DATA SUPPLIED Start Marker
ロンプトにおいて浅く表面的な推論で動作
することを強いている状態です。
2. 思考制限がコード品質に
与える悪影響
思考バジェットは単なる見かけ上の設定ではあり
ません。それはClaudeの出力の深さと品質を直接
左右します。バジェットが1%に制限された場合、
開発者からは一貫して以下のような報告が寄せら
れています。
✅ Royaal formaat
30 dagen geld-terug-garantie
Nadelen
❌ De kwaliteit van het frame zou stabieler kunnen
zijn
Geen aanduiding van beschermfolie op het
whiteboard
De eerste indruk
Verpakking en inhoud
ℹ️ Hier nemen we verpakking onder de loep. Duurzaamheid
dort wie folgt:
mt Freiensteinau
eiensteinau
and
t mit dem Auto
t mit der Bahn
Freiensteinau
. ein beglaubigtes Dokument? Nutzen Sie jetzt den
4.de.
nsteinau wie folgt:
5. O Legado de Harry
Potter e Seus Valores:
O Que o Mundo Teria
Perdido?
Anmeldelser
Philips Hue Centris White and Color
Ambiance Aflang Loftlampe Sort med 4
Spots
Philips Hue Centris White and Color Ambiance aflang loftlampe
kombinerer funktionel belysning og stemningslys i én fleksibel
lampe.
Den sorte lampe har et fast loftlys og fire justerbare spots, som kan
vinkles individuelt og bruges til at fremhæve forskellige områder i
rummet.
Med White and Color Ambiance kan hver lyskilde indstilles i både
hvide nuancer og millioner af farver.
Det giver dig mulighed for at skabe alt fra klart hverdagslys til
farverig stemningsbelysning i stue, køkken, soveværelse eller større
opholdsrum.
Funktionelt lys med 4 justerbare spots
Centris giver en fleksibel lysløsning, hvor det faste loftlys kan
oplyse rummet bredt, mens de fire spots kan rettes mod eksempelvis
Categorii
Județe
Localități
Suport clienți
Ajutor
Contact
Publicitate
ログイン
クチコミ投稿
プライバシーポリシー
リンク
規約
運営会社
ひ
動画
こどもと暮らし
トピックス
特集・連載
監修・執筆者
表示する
DATA SUPPLIED End Marker
» **WHAT YOU NEED TO DO**
The full set of records, transcribed exactly, is the answer.

» **TASK OUTPUT**
ロンプトにおいて浅く表面的な推論で動作
することを強いている状態です。
2. 思考制限がコード品質に
与える悪影響
思考バジェットは単なる見かけ上の設定ではあり
ません。それはClaudeの出力の深さと品質を直接
左右します。バジェットが1%に制限された場合、
開発者からは一貫して以下のような報告が寄せら
れています。
✅ Royaal formaat
30 dagen geld-terug-garantie
Nadelen
❌ De kwaliteit van het frame zou stabieler kunnen
zijn
Geen aanduiding van beschermfolie op het
whiteboard
De eerste indruk
Verpakking en inhoud
ℹ️ Hier nemen we verpakking onder de loep. Duurzaamheid
dort wie folgt:
mt Freiensteinau
eiensteinau
and
t mit dem Auto
t mit der Bahn
Freiensteinau
. ein beglaubigtes Dokument? Nutzen Sie jetzt den
4.de.
nsteinau wie folgt:
5. O Legado de Harry
Potter e Seus Valores:
O Que o Mundo Teria
Perdido?
Anmeldelser
Philips Hue Centris White and Color
Ambiance Aflang Loftlampe Sort med 4
Spots
Philips Hue Centris White and Color Ambiance aflang loftlampe
kombinerer funktionel belysning og stemningslys i én fleksibel
lampe.
Den sorte lampe har et fast loftlys og fire justerbare spots, som kan
vinkles individuelt og bruges til at fremhæve forskellige områder i
rummet.
Med White and Color Ambiance kan hver lyskilde indstilles i både
hvide nuancer og millioner af farver.
Det giver dig mulighed for at skabe alt fra klart hverdagslys til
farverig stemningsbelysning i stue, køkken, soveværelse eller større
opholdsrum.
Funktionelt lys med 4 justerbare spots
Centris giver en fleksibel lysløsning, hvor det faste loftlys kan
oplyse rummet bredt, mens de fire spots kan rettes mod eksempelvis
Categorii
Județe
Localități
Suport clienți
Ajutor
Contact
Publicitate
ログイン
クチコミ投稿
プライバシーポリシー
リンク
規約
運営会社
ひ
動画
こどもと暮らし
トピックス
特集・連載
監修・執筆者
表示する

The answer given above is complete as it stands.